▸ **Extracted material**:
[Start of Attachment]

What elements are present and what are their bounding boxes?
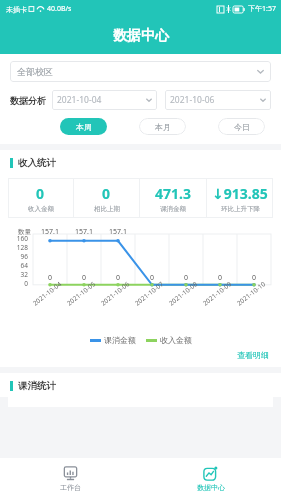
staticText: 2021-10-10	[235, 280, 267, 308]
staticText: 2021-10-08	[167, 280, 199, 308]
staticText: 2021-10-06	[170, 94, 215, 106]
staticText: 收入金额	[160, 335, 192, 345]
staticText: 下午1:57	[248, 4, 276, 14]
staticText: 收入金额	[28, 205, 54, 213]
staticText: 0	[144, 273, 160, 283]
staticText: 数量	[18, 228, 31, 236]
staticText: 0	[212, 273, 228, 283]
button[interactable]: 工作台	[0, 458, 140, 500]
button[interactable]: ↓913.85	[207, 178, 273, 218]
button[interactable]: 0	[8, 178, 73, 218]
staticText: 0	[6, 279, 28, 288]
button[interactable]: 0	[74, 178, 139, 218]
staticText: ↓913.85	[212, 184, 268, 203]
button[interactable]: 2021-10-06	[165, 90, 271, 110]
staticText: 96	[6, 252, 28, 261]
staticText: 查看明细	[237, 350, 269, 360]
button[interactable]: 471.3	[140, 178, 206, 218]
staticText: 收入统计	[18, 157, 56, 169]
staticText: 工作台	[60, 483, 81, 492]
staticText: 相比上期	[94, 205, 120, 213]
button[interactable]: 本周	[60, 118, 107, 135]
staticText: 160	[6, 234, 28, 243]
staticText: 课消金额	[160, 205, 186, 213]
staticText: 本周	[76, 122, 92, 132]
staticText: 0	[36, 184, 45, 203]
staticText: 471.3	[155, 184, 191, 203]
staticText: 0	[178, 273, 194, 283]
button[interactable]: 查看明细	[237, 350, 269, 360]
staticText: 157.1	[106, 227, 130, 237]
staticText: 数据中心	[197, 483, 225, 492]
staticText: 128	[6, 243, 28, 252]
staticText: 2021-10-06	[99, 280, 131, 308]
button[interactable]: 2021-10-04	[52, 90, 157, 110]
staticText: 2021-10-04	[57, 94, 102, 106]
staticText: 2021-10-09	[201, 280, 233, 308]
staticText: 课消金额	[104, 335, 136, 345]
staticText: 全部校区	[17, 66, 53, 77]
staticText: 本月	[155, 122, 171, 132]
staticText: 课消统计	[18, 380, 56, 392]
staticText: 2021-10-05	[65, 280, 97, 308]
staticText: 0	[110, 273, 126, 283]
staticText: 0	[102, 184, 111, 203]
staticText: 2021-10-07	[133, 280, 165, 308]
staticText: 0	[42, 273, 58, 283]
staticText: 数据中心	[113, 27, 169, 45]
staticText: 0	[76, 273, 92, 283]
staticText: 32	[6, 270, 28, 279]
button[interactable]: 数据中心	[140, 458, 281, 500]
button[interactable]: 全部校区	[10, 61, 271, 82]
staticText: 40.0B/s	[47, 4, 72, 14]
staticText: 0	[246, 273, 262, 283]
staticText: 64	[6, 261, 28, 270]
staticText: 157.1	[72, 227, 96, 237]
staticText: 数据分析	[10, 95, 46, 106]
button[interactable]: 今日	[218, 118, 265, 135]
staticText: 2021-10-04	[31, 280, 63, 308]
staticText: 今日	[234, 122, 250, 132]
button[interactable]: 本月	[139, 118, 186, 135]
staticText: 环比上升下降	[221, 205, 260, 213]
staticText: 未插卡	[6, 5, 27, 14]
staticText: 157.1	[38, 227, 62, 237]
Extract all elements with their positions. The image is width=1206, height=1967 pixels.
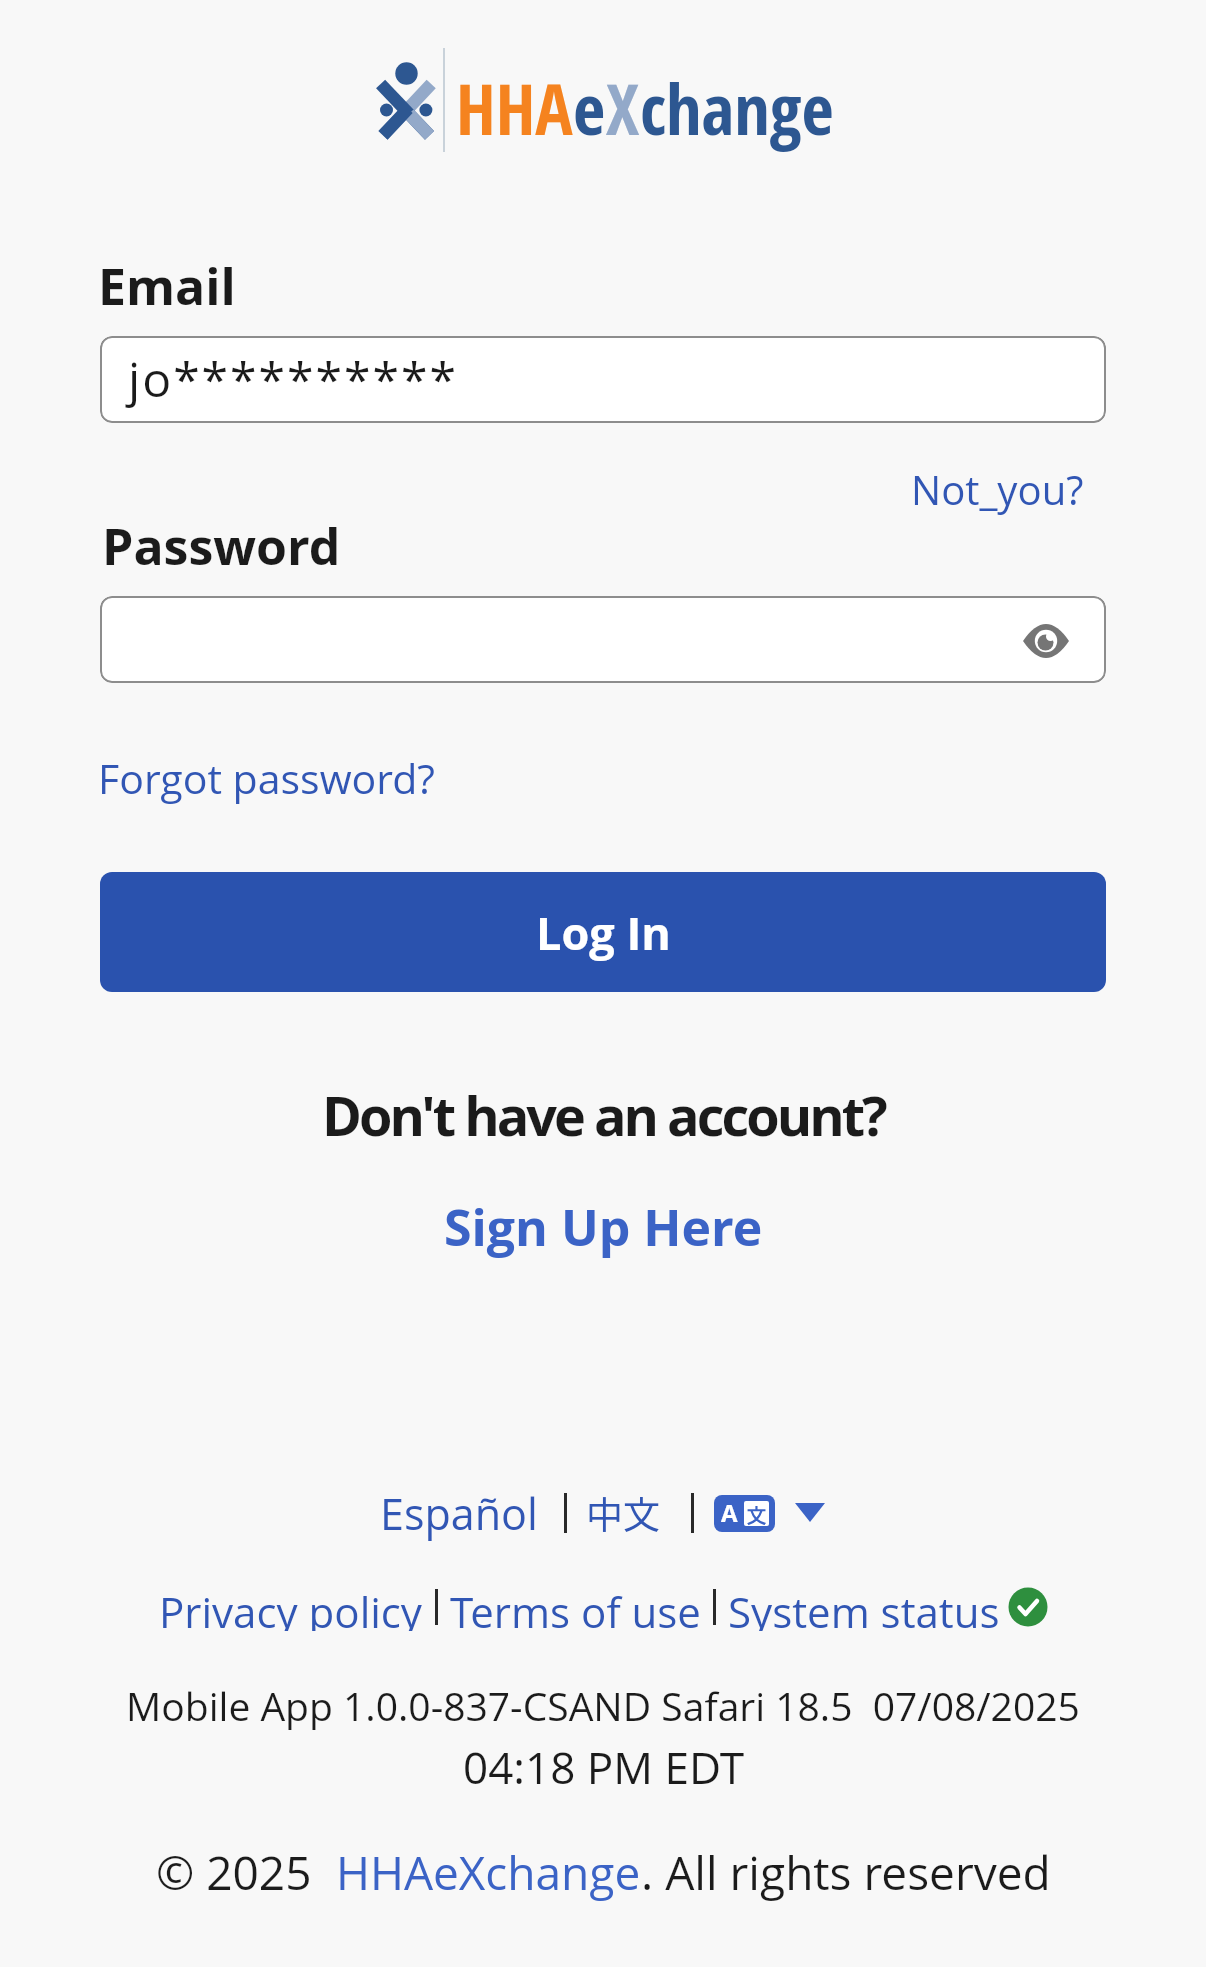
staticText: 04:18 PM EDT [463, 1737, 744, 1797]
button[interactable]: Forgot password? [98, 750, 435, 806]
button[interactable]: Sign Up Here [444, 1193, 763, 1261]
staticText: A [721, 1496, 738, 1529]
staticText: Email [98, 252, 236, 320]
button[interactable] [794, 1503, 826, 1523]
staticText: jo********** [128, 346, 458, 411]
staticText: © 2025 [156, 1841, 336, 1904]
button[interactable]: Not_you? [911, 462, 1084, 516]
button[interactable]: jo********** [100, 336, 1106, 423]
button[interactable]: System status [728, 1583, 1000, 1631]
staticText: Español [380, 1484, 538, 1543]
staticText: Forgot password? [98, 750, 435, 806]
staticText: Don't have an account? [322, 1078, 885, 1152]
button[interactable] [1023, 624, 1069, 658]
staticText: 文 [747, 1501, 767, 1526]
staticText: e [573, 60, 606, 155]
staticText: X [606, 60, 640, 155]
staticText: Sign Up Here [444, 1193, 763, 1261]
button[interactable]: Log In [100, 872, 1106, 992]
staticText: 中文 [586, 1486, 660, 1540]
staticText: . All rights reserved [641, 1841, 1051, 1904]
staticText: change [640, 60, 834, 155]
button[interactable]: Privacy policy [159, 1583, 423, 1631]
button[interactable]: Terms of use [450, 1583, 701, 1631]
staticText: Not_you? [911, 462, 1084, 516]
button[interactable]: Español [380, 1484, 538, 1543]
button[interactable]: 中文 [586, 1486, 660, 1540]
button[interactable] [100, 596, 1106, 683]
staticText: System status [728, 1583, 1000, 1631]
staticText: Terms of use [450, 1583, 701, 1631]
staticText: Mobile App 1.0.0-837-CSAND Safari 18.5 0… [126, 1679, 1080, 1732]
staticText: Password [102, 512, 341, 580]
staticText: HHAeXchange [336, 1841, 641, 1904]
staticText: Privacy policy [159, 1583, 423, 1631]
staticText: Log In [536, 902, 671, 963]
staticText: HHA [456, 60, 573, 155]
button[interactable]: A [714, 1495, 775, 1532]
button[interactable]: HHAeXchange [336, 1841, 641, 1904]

[End of Attachment]
[Start of Attachment]

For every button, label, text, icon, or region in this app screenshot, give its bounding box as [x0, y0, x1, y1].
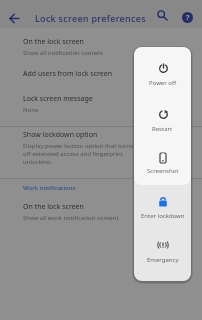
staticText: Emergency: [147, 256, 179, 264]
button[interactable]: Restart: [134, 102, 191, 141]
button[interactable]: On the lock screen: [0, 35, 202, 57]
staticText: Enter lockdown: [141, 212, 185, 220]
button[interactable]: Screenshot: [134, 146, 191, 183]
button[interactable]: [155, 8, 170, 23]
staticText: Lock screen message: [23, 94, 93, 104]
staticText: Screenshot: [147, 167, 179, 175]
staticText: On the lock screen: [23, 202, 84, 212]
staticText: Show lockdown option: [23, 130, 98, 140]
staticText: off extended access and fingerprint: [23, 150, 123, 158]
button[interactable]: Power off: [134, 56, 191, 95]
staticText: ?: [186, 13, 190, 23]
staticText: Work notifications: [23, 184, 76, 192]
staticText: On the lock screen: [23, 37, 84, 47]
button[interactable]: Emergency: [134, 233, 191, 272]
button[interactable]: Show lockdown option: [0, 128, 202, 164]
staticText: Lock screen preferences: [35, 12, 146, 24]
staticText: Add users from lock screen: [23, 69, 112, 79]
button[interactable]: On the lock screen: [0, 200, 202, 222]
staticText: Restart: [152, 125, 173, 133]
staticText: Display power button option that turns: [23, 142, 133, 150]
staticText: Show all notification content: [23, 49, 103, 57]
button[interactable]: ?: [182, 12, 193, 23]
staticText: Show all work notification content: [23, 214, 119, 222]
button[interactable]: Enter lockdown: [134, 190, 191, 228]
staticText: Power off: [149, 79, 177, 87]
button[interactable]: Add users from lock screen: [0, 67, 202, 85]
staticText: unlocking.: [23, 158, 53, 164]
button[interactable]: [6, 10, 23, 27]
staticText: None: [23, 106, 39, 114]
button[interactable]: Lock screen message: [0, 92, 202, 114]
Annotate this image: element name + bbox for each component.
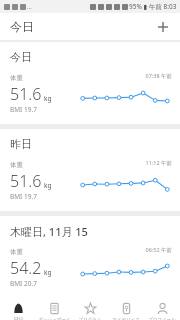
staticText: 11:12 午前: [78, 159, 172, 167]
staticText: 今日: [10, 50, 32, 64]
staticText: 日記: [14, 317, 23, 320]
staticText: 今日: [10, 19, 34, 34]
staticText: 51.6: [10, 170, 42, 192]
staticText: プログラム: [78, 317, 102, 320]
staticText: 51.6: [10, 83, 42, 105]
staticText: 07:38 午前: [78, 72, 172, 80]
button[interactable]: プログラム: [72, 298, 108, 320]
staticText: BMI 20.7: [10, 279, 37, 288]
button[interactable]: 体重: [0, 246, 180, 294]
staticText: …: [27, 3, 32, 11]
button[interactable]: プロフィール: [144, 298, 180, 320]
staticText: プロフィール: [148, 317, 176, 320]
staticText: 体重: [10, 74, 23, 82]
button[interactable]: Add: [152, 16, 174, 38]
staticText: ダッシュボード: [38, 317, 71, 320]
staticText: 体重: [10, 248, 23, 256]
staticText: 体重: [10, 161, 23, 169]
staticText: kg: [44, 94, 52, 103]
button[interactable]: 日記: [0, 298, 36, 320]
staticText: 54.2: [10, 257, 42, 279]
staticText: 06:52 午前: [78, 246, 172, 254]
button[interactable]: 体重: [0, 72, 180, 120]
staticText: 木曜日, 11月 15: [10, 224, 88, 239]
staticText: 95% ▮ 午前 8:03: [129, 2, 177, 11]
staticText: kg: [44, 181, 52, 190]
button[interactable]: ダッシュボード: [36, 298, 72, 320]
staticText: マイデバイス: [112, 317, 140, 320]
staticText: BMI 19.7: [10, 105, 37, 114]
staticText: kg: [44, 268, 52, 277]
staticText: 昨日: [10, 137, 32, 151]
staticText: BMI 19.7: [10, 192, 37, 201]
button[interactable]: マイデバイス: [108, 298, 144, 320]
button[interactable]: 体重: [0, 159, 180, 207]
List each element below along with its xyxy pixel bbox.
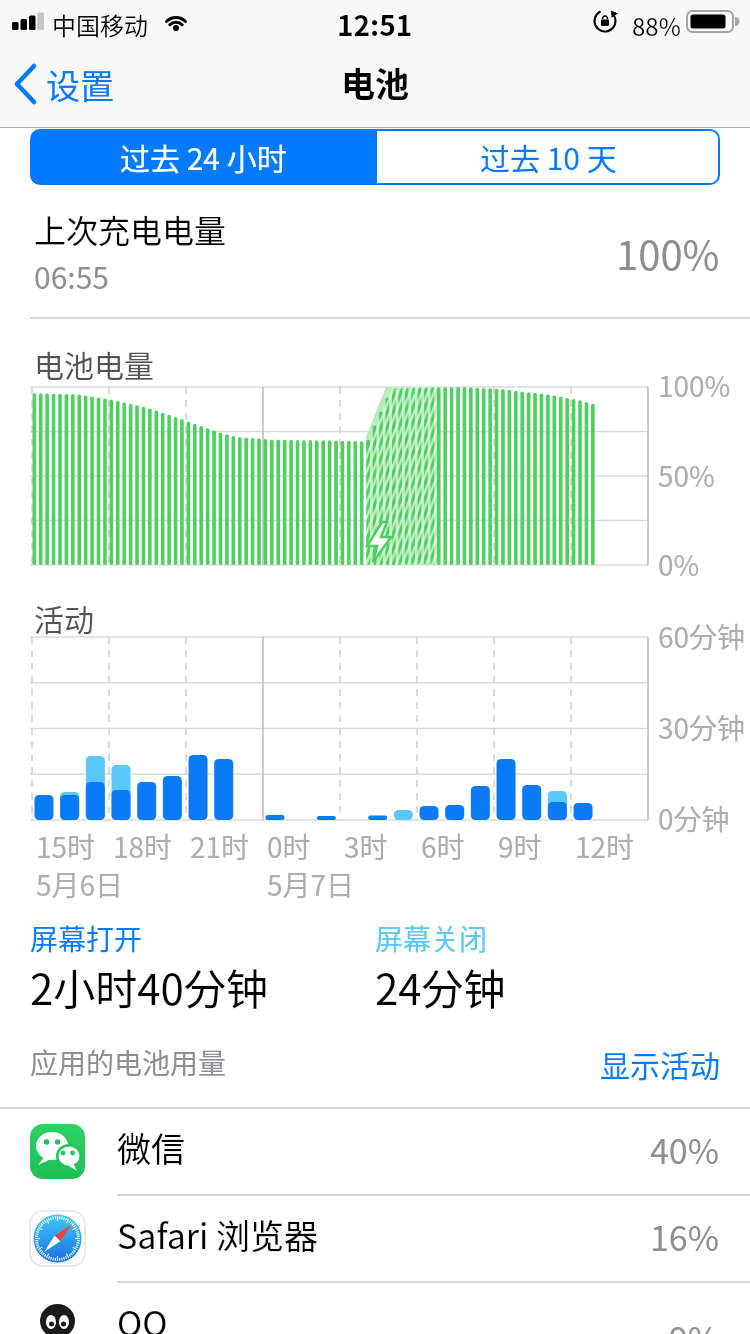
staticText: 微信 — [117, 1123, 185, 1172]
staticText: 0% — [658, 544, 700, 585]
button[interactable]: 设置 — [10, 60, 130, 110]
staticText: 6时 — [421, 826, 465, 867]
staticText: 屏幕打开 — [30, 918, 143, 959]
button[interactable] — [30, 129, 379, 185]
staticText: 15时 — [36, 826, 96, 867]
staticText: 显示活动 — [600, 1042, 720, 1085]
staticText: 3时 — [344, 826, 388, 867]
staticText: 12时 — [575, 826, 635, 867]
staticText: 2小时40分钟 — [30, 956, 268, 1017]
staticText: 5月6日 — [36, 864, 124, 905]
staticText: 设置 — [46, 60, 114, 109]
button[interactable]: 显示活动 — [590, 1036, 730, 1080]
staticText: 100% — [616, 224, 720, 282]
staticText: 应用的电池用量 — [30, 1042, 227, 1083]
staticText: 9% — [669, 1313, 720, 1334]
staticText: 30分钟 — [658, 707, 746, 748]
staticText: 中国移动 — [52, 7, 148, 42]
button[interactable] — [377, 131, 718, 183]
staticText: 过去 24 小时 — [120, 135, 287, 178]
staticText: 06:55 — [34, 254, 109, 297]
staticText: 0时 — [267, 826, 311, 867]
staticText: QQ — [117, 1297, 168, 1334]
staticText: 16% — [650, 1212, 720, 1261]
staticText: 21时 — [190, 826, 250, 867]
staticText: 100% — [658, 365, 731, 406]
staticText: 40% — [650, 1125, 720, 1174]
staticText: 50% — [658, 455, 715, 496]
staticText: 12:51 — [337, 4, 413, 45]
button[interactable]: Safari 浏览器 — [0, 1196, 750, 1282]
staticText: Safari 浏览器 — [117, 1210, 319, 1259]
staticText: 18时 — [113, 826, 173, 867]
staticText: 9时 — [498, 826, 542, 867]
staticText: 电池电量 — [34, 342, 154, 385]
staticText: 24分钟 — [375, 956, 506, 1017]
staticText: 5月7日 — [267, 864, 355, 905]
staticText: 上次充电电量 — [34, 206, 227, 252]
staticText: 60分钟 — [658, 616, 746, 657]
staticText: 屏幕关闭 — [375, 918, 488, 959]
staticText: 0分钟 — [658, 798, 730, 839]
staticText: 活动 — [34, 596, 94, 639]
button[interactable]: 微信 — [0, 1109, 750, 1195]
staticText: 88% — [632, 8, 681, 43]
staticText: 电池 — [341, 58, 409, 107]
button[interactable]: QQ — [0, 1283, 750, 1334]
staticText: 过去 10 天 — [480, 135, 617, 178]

[End of Attachment]

Where a line in the material above holds "content", copy that line.

staticText: Show all notification content: [23, 49, 103, 57]
staticText: Show all work notification content: [23, 214, 119, 222]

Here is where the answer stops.